ロバート・パーマー「恋におぼれて」
「恋におぼれて」はロバート・パーマーのソロアーティストとしては8作目のアルバム「リップタイド」からシングルカットされ、全英シングルチャートで最高5位、全米シングルチャートでは1位を記録した。グラミー賞では最優秀レコード賞と最優秀楽曲賞にノミネートされ、最優秀男性ロックパフォーマンス賞を受賞している。
この楽曲といえばミュージックビデオがひじょうに印象的であり、ワイシャツにネクタイ姿で歌うロバート・パーマーの後ろでは全員が同じような服装やメイクをしたモデル風の女性たちによるバンドが演奏していることになっている。
しかし、バンドメンバー役の女性たちはいずれも楽器の弾き方を知らなかったらしく、演奏と動きとがかなりバラバラであるところがとても良い。基本的な指の動きなどを教えるためにミュージシャンが雇われたのだが、1時間後ぐらいにあきらめて帰ったというような話もある。
とにかく無表情で怖そうなのだが、この曲がリリースされた1985年ぐらいの気分にはハマっていたような気がする。個人的には当時、「リップタイド」のレコードを土曜日の夜の六本木ウェイヴでシャーデー「プロミス」と一緒に買ったことをなんとなく覚えているのだが、店頭ではフリージャズのミュージシャンたちがエントランスライブを行っていた。
「リップタイド」から最初のシングルとしてリリースされたのは「ディシプリン・オブ・ラヴ」で、これは全英シングルチャートで最高95位、全米シングルチャートで最高82位と大きなヒットにはなっていなかった。アルバムは高評価を得ていたのだが、このままいくとロバート・パーマーはこれまで通りに通好みのアーティストいうイメージのままだったかもしれない。

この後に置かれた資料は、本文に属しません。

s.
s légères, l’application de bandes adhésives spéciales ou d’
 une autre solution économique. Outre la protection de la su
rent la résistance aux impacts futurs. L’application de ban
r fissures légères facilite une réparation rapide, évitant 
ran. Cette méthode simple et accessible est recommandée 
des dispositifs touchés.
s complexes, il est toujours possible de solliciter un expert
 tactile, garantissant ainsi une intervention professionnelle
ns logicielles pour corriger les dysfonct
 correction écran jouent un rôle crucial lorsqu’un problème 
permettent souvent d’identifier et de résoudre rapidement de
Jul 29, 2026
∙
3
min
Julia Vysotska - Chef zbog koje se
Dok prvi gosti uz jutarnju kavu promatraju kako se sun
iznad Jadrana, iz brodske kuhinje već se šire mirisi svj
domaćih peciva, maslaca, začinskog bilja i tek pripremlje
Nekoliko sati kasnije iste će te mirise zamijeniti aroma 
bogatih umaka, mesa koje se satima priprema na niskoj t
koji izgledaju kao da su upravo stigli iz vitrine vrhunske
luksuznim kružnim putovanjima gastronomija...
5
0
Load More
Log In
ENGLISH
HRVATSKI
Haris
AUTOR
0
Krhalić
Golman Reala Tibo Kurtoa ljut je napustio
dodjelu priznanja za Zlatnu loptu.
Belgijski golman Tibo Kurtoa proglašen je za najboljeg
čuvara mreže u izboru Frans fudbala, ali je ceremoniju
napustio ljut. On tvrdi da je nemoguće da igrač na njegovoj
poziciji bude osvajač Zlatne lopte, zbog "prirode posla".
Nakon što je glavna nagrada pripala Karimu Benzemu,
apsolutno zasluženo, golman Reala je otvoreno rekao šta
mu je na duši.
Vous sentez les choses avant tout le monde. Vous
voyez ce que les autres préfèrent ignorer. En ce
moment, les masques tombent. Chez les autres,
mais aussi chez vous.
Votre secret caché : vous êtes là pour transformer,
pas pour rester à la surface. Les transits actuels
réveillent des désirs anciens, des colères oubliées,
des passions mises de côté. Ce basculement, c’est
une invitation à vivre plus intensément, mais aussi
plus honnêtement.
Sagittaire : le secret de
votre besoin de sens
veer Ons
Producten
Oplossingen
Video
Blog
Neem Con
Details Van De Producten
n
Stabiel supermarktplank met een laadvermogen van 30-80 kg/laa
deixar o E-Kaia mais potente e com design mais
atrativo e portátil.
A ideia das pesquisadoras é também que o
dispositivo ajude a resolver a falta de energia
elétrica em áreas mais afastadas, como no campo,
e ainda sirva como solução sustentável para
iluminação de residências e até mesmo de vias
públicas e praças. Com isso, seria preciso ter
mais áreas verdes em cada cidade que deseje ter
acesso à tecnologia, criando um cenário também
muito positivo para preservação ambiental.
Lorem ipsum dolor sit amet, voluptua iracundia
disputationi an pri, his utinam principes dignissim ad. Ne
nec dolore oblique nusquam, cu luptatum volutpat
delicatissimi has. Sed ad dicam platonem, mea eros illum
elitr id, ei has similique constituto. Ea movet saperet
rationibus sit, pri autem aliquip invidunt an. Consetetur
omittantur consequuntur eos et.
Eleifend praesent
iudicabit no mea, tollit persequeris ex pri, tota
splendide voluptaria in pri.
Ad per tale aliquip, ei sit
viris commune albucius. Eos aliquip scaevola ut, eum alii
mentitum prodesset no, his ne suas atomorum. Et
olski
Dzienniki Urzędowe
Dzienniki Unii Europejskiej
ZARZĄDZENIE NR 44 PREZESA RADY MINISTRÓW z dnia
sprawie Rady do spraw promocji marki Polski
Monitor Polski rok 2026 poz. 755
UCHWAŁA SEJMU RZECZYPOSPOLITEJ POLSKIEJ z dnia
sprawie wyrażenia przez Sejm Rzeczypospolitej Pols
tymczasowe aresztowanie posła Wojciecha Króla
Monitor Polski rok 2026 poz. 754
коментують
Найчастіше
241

ロバート・パーマーは1960年代からいくつかのバンドで活動するのだが、特に有名なのがアイランドレコードと契約したソウルロックバンド、ヴィネガー・ジョーである。解散後はソロアーティストとしての活動をスタートさせるのだが、ソウル、ファンク、レゲエ、ニューウェイブなど様々なジャンルからの影響を貪欲に取り入れた音楽性には定評があって、「愛しき人々」「想い出のサマー・ナイト」といった、全米シングルチャートで20位以内に入るヒット曲もあった。
そして、1985年にはデュラン・デュランのジョン・テイラーとアンディ・テイラーがシックのトニー・トンプソンと結成したスーパーグループ、パワー・ステーションにボーカリストとして参加して、「サム・ライク・イット・ホット」やT・レックス「ゲット・イット・オン」のカバーバージョンをヒットさせ、知名度を上げるもののライブツアーを前に脱退し、それからソロアーティストとしてのアルバム「リップタイド」がリリースされた。
「ディシプリン・オブ・ラヴ」は知名度が上がったわりには売れなかったのだが、翌年にシングルカットされた「恋におぼれて」がインパクトが大きいミュージックビデオの影響もあって大ヒットする。この曲は元々、チャカ・カーンとのデュエットソングだったのだが、チャカ・カーンのレーベルから許可が下りずにボーカルを消してリリースすることになった。
「恋におぼれて」はグラミー賞の最優秀レコード賞にノミネートされるものの、惜しくも受賞は逃すわけだが、見事に受賞したスティーヴ・ウィンウッド「ハイヤー・ラヴ」にもチャカ・カーンはコーラスで参加していて、こちらは許可が下りたようであり、ボーカルもちゃんと残されている。
それはそうとして、「恋におぼれて」が大ヒットしたことによりロバート・パーマーは一般大衆的にもブレイクを果たし、「リップタイド」から次にシングルカットされた「ターン・ユー・オン」も全英シングルチャートで最高9位、全米シングルチャートで最高2位のヒットを記録した。
そして、1988年にリリースしたアルバム「HEAVY NOVA」はヘヴィメタルとボサノヴァを合わせたタイトルが話題になったが、最初のシングル「この愛にすべてを」では、「恋におぼれて」に続いてグラミー賞の最優秀男性ロックパフォーマンス賞を受賞した。
もはやすっかりメジャーアーティストの仲間入りという感じではあったのだが、やはり大きな役割を果たしたのは「恋におぼれて」であり、あの無表情なモデルたちによるバンドの存在も思い返され、「この愛にすべてを」のミュージックビデオにおいても同じようなことが行われている。